# just crazy



## Miller (Mar 2, 2002)

i can't believe i missed that buck in the bow forum for a week.

if you didn't see it check it out!

http://www.nodakoutdoors.com/members/ph ... .php?t=985

I was pumped taking a 10 pointer this year but that's just nuts.[/url]


----------



## Fetch (Mar 1, 2002)

Yeah & wouldn't that be classified as a typical rack ??? Most big ones are non typical


----------



## Decoyer (Mar 2, 2002)

That would be classified as a non typical rack. A typical rack doesn't get much bigger than 6 by 6 for whitetail and doesn't have any kicker points (which this deer has many).


----------



## GooseBuster3 (Mar 1, 2002)

I thought it would have to be a 8 by 8 or bigger before they classify it as a non-typical.
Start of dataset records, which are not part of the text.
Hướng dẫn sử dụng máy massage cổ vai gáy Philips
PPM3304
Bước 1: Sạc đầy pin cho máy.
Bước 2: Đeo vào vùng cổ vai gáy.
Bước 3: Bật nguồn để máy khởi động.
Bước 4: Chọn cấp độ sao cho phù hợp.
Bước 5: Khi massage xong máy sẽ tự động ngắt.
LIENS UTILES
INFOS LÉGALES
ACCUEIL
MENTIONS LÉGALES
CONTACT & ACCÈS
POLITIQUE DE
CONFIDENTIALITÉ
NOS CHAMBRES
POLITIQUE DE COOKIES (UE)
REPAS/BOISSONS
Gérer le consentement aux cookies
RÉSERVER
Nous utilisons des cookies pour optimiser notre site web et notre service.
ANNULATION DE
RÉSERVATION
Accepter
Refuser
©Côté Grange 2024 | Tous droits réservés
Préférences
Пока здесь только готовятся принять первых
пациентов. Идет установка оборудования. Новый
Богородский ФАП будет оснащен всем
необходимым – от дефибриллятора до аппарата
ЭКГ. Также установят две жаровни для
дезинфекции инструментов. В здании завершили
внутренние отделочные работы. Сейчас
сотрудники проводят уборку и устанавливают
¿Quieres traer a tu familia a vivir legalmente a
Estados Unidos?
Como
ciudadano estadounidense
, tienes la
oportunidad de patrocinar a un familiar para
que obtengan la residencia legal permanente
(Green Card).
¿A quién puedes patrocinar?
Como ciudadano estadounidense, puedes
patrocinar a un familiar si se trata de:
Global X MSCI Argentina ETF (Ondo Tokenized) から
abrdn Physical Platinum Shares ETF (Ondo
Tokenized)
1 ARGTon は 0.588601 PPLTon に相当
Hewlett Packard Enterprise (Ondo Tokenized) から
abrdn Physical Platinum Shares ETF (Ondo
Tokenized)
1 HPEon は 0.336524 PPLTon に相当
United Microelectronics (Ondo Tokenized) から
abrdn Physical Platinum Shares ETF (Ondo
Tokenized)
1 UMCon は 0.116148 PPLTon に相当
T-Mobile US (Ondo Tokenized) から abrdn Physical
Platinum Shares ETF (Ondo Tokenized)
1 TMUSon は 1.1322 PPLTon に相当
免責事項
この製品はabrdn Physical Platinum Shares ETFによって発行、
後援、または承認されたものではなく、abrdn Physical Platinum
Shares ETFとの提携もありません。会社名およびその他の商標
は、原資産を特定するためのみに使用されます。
Look at the Hanson buck, its an 8 by 8 and it is the record typical. Or the ont that was shot up my Minot a couple years ago that was like a 7 by 7 it was damn close to Hanson buck.


----------



## muzzy (Mar 21, 2002)

As long as it is fairly symmetrical, it can be scored as a typical deer. The only problem is if there are a lot of differences between the points on the left vs. the right side, the deductions will kill you. Usually that is why they will score it nontypical, so if the deer has lots of points, length, and mass but isn't symmetrical, you can take that into consideration.


----------



## headhunter (Oct 10, 2002)

:eyeroll: The Hanson Buck is a mainframe 6x6.


----------



## skyball (Aug 2, 2002)

What is the Hanson buck?


----------



## GooseBuster3 (Mar 1, 2002)

The Hanson buck is the standing world record typical whitetail.


----------



## Dean Nelson (Mar 3, 2002)

http://www.buckforage.com/hanson.htm


----------